Image for article titled This fiscal fight cost the US economy $24 billion—but that’s just the beginning
  • Standard & Poors released an analysis forecasting the cost at $24 billion, or 0.6% of annualized fourth quarter growth. That means rather than a growth rate of close to 3%, we can expect closer to 2%, thanks to the interruption in spending by the government and by furloughed government employees and contractors, as well as businesses that have to hold up operations absent government efforts, like Alaska’s crab-trapping fleet. There’s also likely to have been less consumer spending given plummeting public confidence.
  • There’s also the cost of all the extra opening and closing down. In the 1995 and 1996, shutdowns cost the government $1.4 billion, according to the Congressional Budget Office (pdf). You can expect similar increases in operating costs once the government re-opens again.
  • The US had to borrow more money. Yes, the fight over borrowing and spending had the unintended consequence of forcing the US to spend more money on borrowing. On October 8, the Treasury rolled over $30 billion in monthly US debt, and interest rates increased 23 basis points over the previous issuance. That means the US taxpayer will spend tens of millions more to finance public spending. It’s not a lot in the grand scheme of the US economy, but it all adds up after awhile.

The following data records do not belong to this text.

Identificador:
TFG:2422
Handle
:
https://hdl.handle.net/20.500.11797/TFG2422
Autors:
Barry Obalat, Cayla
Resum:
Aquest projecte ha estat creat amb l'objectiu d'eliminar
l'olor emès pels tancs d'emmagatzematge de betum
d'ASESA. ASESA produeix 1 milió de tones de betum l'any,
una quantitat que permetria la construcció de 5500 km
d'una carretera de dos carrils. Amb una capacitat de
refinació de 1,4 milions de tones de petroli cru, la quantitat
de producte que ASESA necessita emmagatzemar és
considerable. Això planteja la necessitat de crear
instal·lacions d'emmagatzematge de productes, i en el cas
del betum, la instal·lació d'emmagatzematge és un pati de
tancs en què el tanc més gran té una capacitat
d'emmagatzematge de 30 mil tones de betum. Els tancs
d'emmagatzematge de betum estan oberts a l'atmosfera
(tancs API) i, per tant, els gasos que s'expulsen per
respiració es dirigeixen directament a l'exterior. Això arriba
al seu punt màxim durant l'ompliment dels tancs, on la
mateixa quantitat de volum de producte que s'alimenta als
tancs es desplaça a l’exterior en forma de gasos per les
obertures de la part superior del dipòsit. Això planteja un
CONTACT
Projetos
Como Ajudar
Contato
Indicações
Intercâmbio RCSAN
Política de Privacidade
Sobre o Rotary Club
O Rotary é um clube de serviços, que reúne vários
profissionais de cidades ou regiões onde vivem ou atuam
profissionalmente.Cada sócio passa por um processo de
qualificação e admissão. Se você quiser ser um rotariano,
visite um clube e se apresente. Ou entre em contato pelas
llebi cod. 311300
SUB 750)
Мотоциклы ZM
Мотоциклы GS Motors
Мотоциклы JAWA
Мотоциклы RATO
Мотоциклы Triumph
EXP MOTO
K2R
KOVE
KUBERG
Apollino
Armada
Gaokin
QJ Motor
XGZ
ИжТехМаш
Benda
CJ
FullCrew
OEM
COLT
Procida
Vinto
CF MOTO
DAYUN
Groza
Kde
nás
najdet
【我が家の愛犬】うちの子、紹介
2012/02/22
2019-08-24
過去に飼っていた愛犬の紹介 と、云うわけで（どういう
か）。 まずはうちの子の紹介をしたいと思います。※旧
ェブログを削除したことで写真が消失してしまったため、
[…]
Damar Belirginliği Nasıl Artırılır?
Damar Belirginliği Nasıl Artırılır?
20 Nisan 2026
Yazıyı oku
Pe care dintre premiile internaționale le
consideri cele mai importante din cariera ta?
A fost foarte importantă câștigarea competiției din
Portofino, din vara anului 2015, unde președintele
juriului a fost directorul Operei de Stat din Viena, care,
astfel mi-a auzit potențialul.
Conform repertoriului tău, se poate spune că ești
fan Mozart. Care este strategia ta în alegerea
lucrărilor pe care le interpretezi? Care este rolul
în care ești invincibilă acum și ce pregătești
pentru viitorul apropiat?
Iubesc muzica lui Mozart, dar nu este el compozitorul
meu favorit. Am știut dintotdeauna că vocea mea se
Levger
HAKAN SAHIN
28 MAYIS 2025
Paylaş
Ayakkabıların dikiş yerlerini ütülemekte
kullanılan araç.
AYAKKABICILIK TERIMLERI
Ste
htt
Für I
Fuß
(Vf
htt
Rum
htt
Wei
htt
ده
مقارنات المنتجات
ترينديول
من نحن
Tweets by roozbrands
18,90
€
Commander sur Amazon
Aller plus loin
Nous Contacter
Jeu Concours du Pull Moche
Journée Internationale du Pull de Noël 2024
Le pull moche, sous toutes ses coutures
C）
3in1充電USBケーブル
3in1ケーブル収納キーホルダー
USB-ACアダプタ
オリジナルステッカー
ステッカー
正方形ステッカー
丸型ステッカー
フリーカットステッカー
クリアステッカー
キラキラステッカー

  • The long-term consequence of this kind of fiscal management could be as large as $700 billion. A report (pdf) prepared by the forecasting firm Macroeconomic Advisors came up with that number based on a study of the last four years of fiscal policy brinksmanship, attempting to measure the cost of uncertainty created by a tax and spending policy that lurches among stop-gap agreements:
    The calculus includes the cost of too-low near term spending, the impact on corporate borrowing rates, and businesses’ reluctance to hire or invest without understanding what Congress will do next. While there are plenty of caveats to consider for an estimate like this, it seems clear that there are real and significant costs to running government on a crisis-to-crisis basis.